→ WORK INSTRUCTIONS
Except for the images, repeat the entries below word for word.

[Data entries]
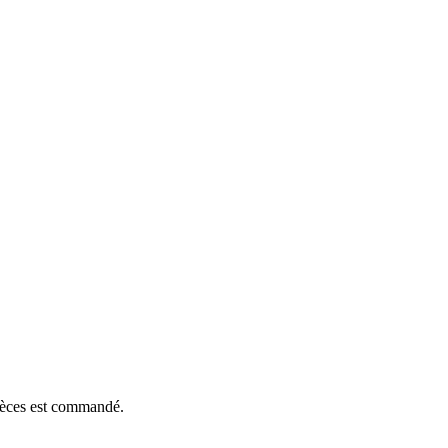
pièces est commandé.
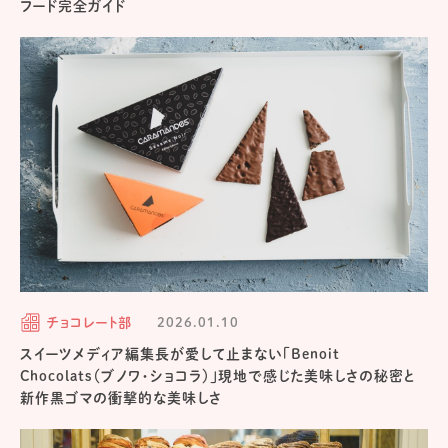
フード完全ガイド
チョコレート部
2026.01.10
スイーツメディア編集長が愛して止まない「Benoit
Chocolats（ブノワ・ショコラ）」現地で感じた美味しさの秘密と
新作黒ゴマの衝撃的な美味しさ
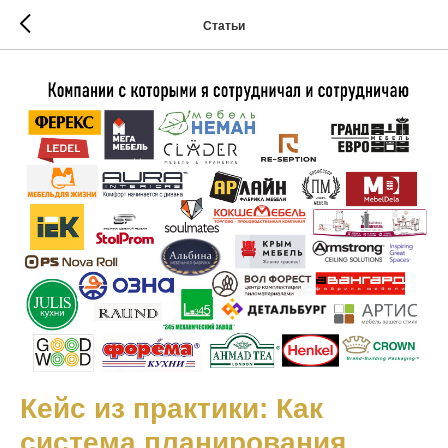
Статьи
Кейс из практики: Как
система планирования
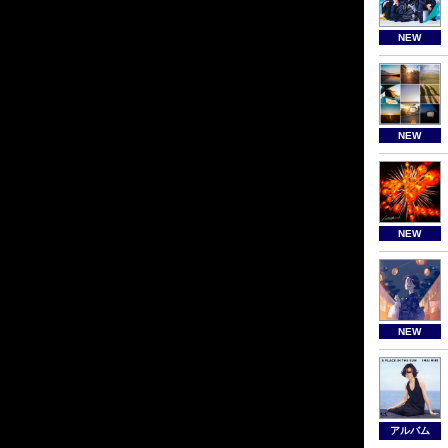
NEW
NEW
NEW
NEW
アルバム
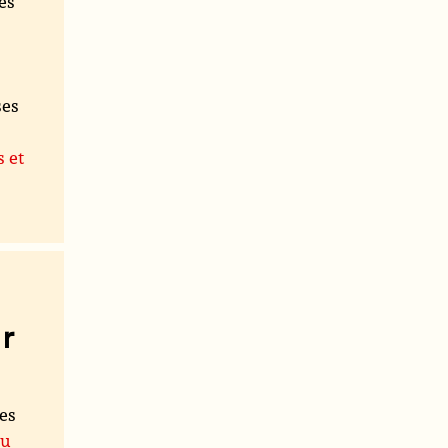
es
ses
s et
r
les
du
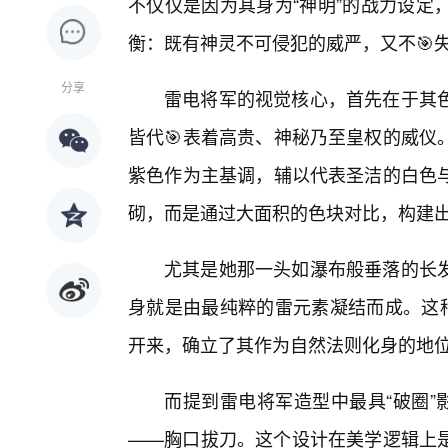
不仅仅是因为其身为“神明”的战力设定
衡：既有神灵不可侵犯的威严，又不🎯
分享
雷电将军的视觉核心，首先在于其
皆代🎯表着高贵、神秘乃至皇权的威仪
紫色作为主基调，辅以代表圣洁的白色
砌，而是通过大面积的色块对比，构建出
尤其是她那一头如瀑布般垂落的长
身就是由最纯粹的雷元素凝结而成。这种
开来，确立了其作为自然法则化身的地
而提到雷电将军造型中最具“破圈”
——胸口拔刀。这个设计在美学逻辑上是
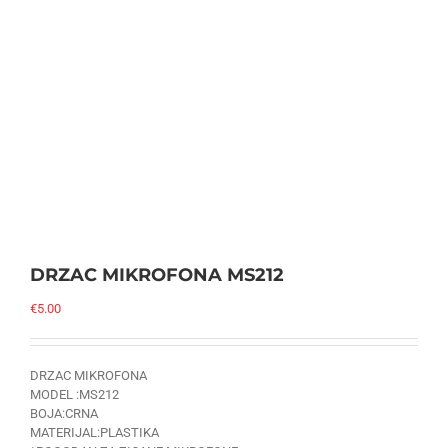
DRZAC MIKROFONA MS212
€
5.00
DRZAC MIKROFONA
MODEL :MS212
BOJA:CRNA
MATERIJAL:PLASTIKA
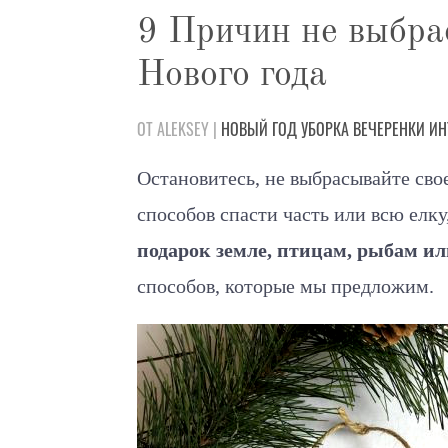
9 Причин не выбра
Нового года
ОТ ALEKSEY |
НОВЫЙ ГОД
УБОРКА
ВЕЧЕРЕНКИ
ИН
Остановитесь, не выбрасывайте свое
способов спасти часть или всю елку
подарок земле, птицам, рыбам и
способов, которые мы предложим.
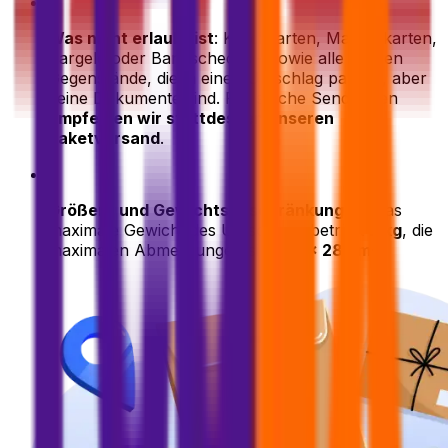
•
Was nicht erlaubt ist
: Kreditkarten, Magnetkarten,
Bargeld oder Bankschecks – sowie alle kleinen
Gegenstände, die in einen Umschlag passen, aber
keine Dokumente sind. Für solche Sendungen
empfehlen wir stattdessen unseren
Paketversand
.
•
Größen- und Gewichtsbeschränkungen
: Das
maximale Gewicht des Umschlags beträgt
2 kg
, die
maximalen Abmessungen sind
35 x 28 cm
·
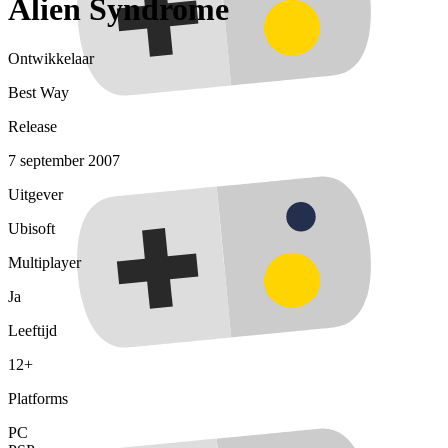
Alien Syndrome
Ontwikkelaar
Best Way
Release
7 september 2007
Uitgever
Ubisoft
Multiplayer
Ja
Leeftijd
12+
Platforms
PC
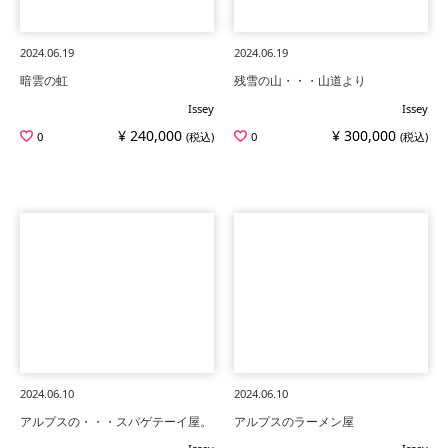
2024.06.19
2024.06.19
暗雲の虹
残雪の山・・・山道より
Issey
Issey
¥ 240,000
¥ 300,000
0
(税込)
0
(税込)
2024.06.10
2024.06.10
アルプスの・・・スパゲテーイ屋。
アルプスのラーメン屋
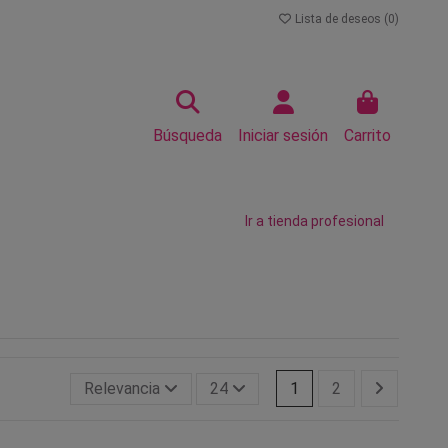
Lista de deseos (
0
)
Búsqueda
Iniciar sesión
Carrito
Ir a tienda profesional
Relevancia
24
1
2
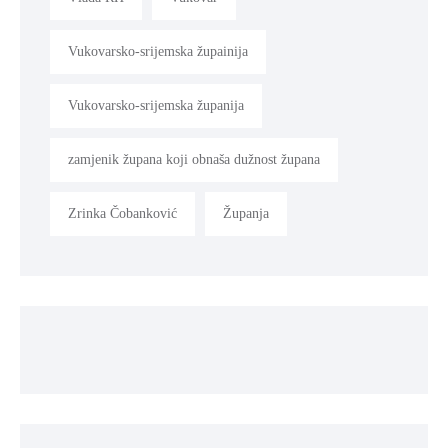
Vukovarsko-srijemska župainija
Vukovarsko-srijemska županija
zamjenik župana koji obnaša dužnost župana
Zrinka Čobanković
Županja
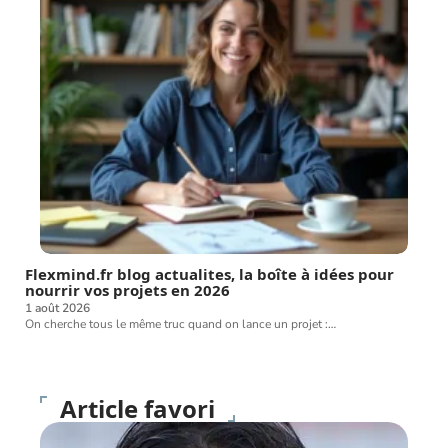
Flexmind.fr blog actualites, la boîte à idées pour
nourrir vos projets en 2026
1 août 2026
On cherche tous le même truc quand on lance un projet :
…
Article favori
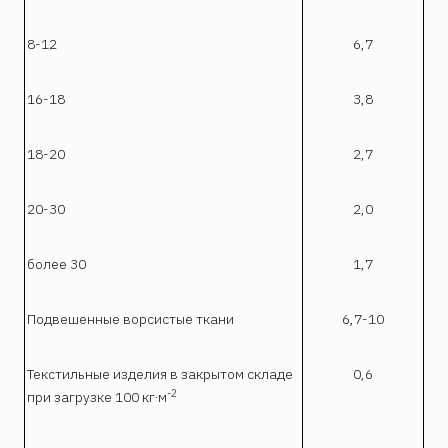
8-12
6,7
16-18
3,8
18-20
2,7
20-30
2,0
более 30
1,7
Подвешенные ворсистые ткани
6,7-10
Текстильные изделия в закрытом складе
0,6
-2
при загрузке 100 кг·м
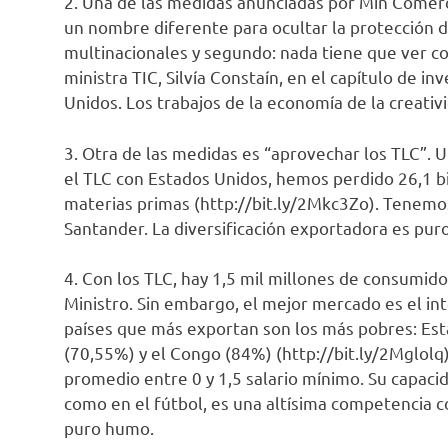
2. Una de las medidas anunciadas por Min Comerc
un nombre diferente para ocultar la protección 
multinacionales y segundo: nada tiene que ver co
ministra TIC, Silvía Constaín, en el capítulo de 
Unidos. Los trabajos de la economía de la creat
3. Otra de las medidas es “aprovechar los TLC”. 
el TLC con Estados Unidos, hemos perdido 26,1 bi
materias primas (http://bit.ly/2Mkc3Zo). Tenemo
Santander. La diversificación exportadora es 
4. Con los TLC, hay 1,5 mil millones de consumid
Ministro. Sin embargo, el mejor mercado es el in
países que más exportan son los más pobres: Es
(70,55%) y el Congo (84%) (http://bit.ly/2Mglolq
promedio entre 0 y 1,5 salario mínimo. Su capaci
como en el fútbol, es una altísima competencia c
puro humo.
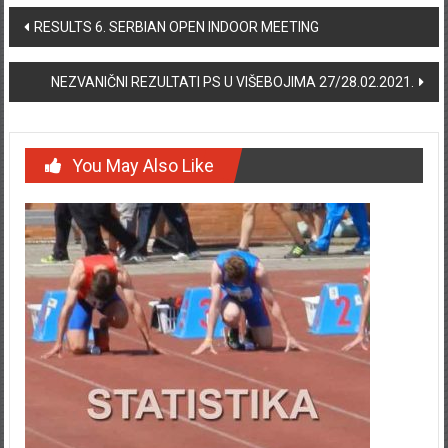
Post navigation
RESULTS 6. SERBIAN OPEN INDOOR MEETING
NEZVANIČNI REZULTATI PS U VIŠEBOJIMA 27/28.02.2021.
You May Also Like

→ ANSWER SPACE
pièces est commandé.
フード完全ガイド
チョコレート部
2026.01.10
スイーツメディア編集長が愛して止まない「Benoit
Chocolats（ブノワ・ショコラ）」現地で感じた美味しさの秘密と
新作黒ゴマの衝撃的な美味しさ
Статьи
Кейс из практики: Как
система планирования
NEW
NEW
NEW
NEW
アルバム
es
ses
s et
r
les
du
不仅仅是因为其身为“神明”的战力设定
衡：既有神灵不可侵犯的威严，又不🎯
分享
雷电将军的视觉核心，首先在于其
皆代🎯表着高贵、神秘乃至皇权的威仪
紫色作为主基调，辅以代表圣洁的白色
砌，而是通过大面积的色块对比，构建出
尤其是她那一头如瀑布般垂落的长
身就是由最纯粹的雷元素凝结而成。这种
开来，确立了其作为自然法则化身的地
而提到雷电将军造型中最具“破圈”
——胸口拔刀。这个设计在美学逻辑上是
DRZAC MIKROFONA MS212
€
5.00
DRZAC MIKROFONA
MODEL :MS212
BOJA:CRNA
MATERIJAL:PLASTIKA
9 Причин не выбра
Нового года
ОТ ALEKSEY |
НОВЫЙ ГОД
УБОРКА
ВЕЧЕРЕНКИ
ИН
Остановитесь, не выбрасывайте свое
способов спасти часть или всю елку
подарок земле, птицам, рыбам и
способов, которые мы предложим.
•
Was nicht erlaubt ist
: Kreditkarten, Magnetkarten,
Bargeld oder Bankschecks – sowie alle kleinen
Gegenstände, die in einen Umschlag passen, aber
keine Dokumente sind. Für solche Sendungen
empfehlen wir stattdessen unseren
Paketversand
.
•
Größen- und Gewichtsbeschränkungen
: Das
maximale Gewicht des Umschlags beträgt
2 kg
, die
maximalen Abmessungen sind
35 x 28 cm
·
Alien Syndrome
Ontwikkelaar
Best Way
Release
7 september 2007
Uitgever
Ubisoft
Multiplayer
Ja
Leeftijd
12+
Platforms
PC
2024.06.19
2024.06.19
暗雲の虹
残雪の山・・・山道より
Issey
Issey
¥ 240,000
¥ 300,000
0
(税込)
0
(税込)
2024.06.10
2024.06.10
アルプスの・・・スパゲテーイ屋。
アルプスのラーメン屋
Lista de deseos (
0
)
Búsqueda
Iniciar sesión
Carrito
Ir a tienda profesional
Relevancia
24
1
2
Vukovarsko-srijemska župainija
Vukovarsko-srijemska županija
zamjenik župana koji obnaša dužnost župana
Zrinka Čobanković
Županja
Flexmind.fr blog actualites, la boîte à idées pour
nourrir vos projets en 2026
1 août 2026
On cherche tous le même truc quand on lance un projet :
…
Article favori
8-12
6,7
16-18
3,8
18-20
2,7
20-30
2,0
более 30
1,7
Подвешенные ворсистые ткани
6,7-10
Текстильные изделия в закрытом складе
0,6
-2
при загрузке 100 кг·м
2. Una de las medidas anunciadas por Min Comerc
un nombre diferente para ocultar la protección 
multinacionales y segundo: nada tiene que ver co
ministra TIC, Silvía Constaín, en el capítulo de 
Unidos. Los trabajos de la economía de la creat
3. Otra de las medidas es “aprovechar los TLC”. 
el TLC con Estados Unidos, hemos perdido 26,1 bi
materias primas (http://bit.ly/2Mkc3Zo). Tenemo
Santander. La diversificación exportadora es 
4. Con los TLC, hay 1,5 mil millones de consumid
Ministro. Sin embargo, el mejor mercado es el in
países que más exportan son los más pobres: Es
(70,55%) y el Congo (84%) (http://bit.ly/2Mglolq
promedio entre 0 y 1,5 salario mínimo. Su capaci
como en el fútbol, es una altísima competencia c
puro humo.
Post navigation
RESULTS 6. SERBIAN OPEN INDOOR MEETING
NEZVANIČNI REZULTATI PS U VIŠEBOJIMA 27/28.02.2021.
You May Also Like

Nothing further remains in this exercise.